We think these are typical beginner's questions. Those fellow students who we consulted all replied "Well, that I didn't understand either."
Work items vs. Processing elements
In most of the lectures on OpenCL that I have seen, they use the same illustration to introduce computing units and processing elements as well as work groups and work items. This has led my classmates and me to continuously confuse these concepts. Therefore we now came up with a definition that emphasizes on the fact that processing elements are very different from work items:
A work item is a kernel that is being executed, whereas a processing element is an abstract model that represents something that actually does computations. A work item is something that exists only temporarily in software, while a processing element abstracts something that physically exists in hardware. However, depending on the hardware and therefore depending on the OpenCL implementation, a work item might be mapped to and executed by some piece of hardware that is represented by a so-called processing element.
Question 1: Is this correct? Is there a better way to express this?
NDRange
This is how we perceive the concept of NDRange:
The amount of work items that are out there is being represented by the NDRange size. Commonly, this is also being referred to as the global size. However, the NDRange can be either one-, two-, or three-dimensional ("ND"):
A one-dimensional problem would be some computation an a linear vector. If the vector's size is 64 and there are 64 work items to process that vector, then the NDRange size equals 64.
A two-dimensional problem would be some computation on an image. In the case of an 1024x768 image, the NDRange size Gx would be 1024 and the NDRange size Gy would be 768. This assumes, that there are 1024x768 work items out there to process each pixel of that image. The NDRange size then equals 1024x768.
A three-dimensional example would be some computation on a 3D model or so. Additionally, there is NDRange size Gz.
Question 2: Once again, is this correct?
Question 3: These dimensions are simply out there for convienence right? One could simply store the color values of each pixel of an image in a linear vector of the size width * height. The same is true for any 3D problem.
Various
Question 4: We were being told that the execution of kernels (in other words: work items) could be synchronized within a work group using barrier(CLK_LOCAL_MEM_FENCE); Understood. We were also (repeatedly) being told that work groups cannot be synchronized. Alright. But then what's the use of barrier(CLK_GLOBAL_MEM_FENCE);?
Question 5: In our host program, we specify a context that consists of one or more device(s) from one of the available platforms. However, we can only enqueue kernels in a so-called command queue that is linked to exactly one device (that has to be in the context). Again: The command queue is not linked to the previously defined context, but to a single device. Right?

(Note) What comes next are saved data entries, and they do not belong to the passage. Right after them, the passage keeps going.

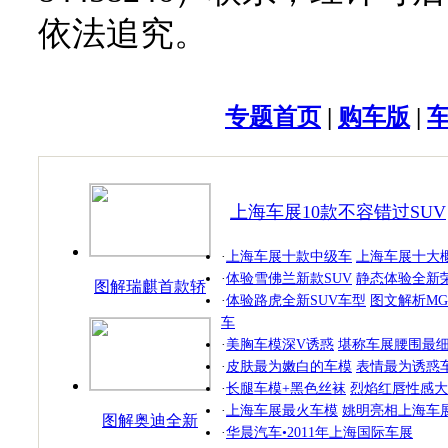
依法追究。
专题首页
|
购车版
|
上海车展10款不容错过SUV
·
上海车展十款中级车
上海车展十大
·
体验雪佛兰新款SUV
静态体验全新荣
图解瑞麒首款轿
·
体验路虎全新SUV车型
图文解析MG
跑
车
·
美胸车模深V诱惑
堪称车展腰围最
·
皮肤最为嫩白的车模
表情最为诱惑
·
长腿车模+黑色丝袜
烈焰红唇性感大
·
上海车展最火车模
姚明亮相上海车
图解奥迪全新
·
华晨汽车•2011年上海国际车展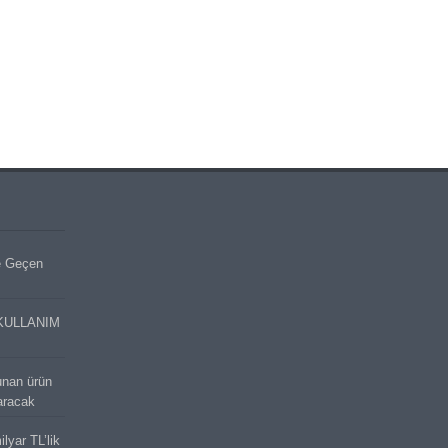
e Geçen
KULLANIM
unan ürün
aracak
lyar TL’lik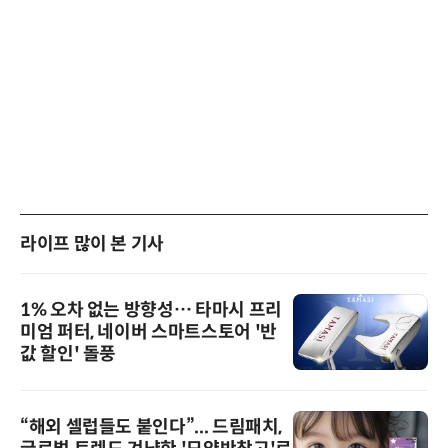
라이프 많이 본 기사
1% 오차 없는 방향성… 타마시 프리
미엄 퍼터, 네이버 스마트스토어 '반
값 할인' 돌풍
“해외 셀럽들도 붙인다”... 드림패치,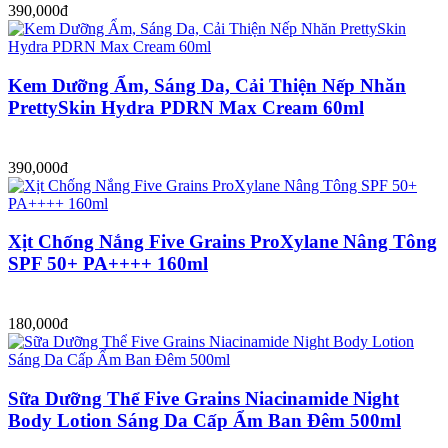
390,000đ
Kem Dưỡng Ẩm, Sáng Da, Cải Thiện Nếp Nhăn
PrettySkin Hydra PDRN Max Cream 60ml
390,000đ
Xịt Chống Nắng Five Grains ProXylane Nâng Tông
SPF 50+ PA++++ 160ml
180,000đ
Sữa Dưỡng Thể Five Grains Niacinamide Night
Body Lotion Sáng Da Cấp Ẩm Ban Đêm 500ml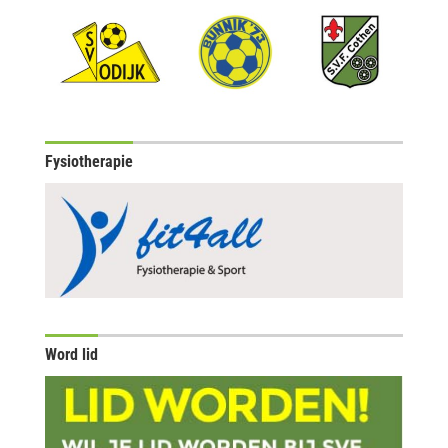
Fysiotherapie
Word lid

Question 1: Almost correct. A work-item is an instance of a kernel (see paragraph 2 of section 3.2 of the standard). See also the definition of processing element from the standard:
Processing Element: A virtual scalar processor. A work-item may
execute on one or more processing elements.
see also the answer I provided to that question.
Question 2 & 3: Use more than one dimensions or the exact same number of work-items than you have data elements to process depends on your problem. It's up to you and how easier the development would be. Note also that you have a constrain with ocl 1.2 and below which forces you to have the global size a multiple of the work-group size (removed with ocl 2.0).
Question 4: Yes, synchronization during the execution of a kernel is only possible within a work-group thanks to barriers. The difference between the flags you pass as parameter refer to the type of memory. With CLK_LOCAL_MEM_FENCE all work-items will have to make sure that data they have to write in local memory will be visible to the others. With CLK_GLOBAL_MEM_FENCE it's the same but for global memory
Question 5: Within a context you can have several devices having themselves several command queues. As you stated, a command-queue is linked to one device, but you can enqueue your kernels in different command-queues from different devices. Note that if two command-queues try to access the same memory object (without sync) you get an undefined behavior. You'd typically use two or more command queues when their respective jobs are not related.
However you can synchronized command-queues through events and as a matter of fact you can also create your own events (called user events) see section 5.9 for event and section 5.10 for user events (of the standard).
I'd advice you to read at least the first chapters (1 to 5) of the standard. If you're in a hurry, at least the chap 2 which is actually the glossary.

Related

Is it a bad idea to keep a fixed global_work_size and local_work_size when the number of elements to be processed grow randomly?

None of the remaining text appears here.